Segment Start: DATA LISTING

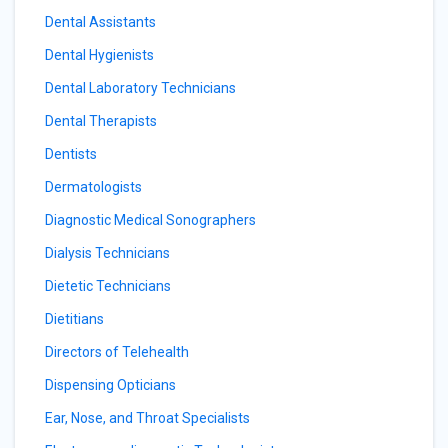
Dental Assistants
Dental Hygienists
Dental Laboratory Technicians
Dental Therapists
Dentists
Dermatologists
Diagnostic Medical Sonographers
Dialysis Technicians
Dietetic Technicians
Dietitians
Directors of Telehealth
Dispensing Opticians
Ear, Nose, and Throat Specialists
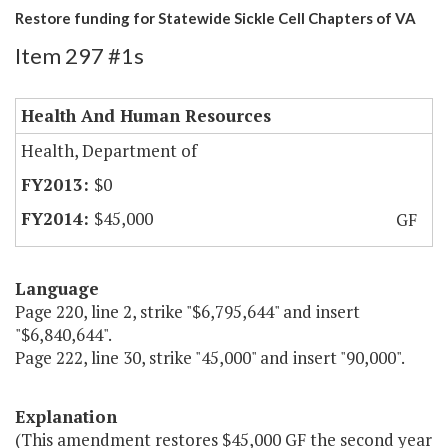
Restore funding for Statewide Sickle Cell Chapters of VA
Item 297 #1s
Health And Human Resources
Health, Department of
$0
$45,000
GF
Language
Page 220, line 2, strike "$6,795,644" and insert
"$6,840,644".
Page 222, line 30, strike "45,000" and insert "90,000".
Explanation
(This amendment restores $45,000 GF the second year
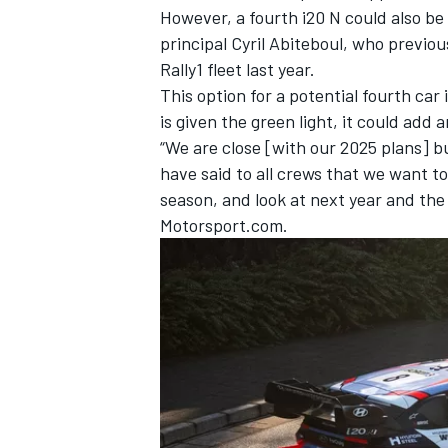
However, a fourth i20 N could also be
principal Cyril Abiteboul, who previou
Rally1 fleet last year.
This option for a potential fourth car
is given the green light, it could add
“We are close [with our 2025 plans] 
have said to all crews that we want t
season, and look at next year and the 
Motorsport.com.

Segment End: DATA LISTING

◆ EXERCISE:
Examine the records and report how many lines contain the string "could". Only the number should be given.

◆ OUTPUT OF THE EXERCISE:
2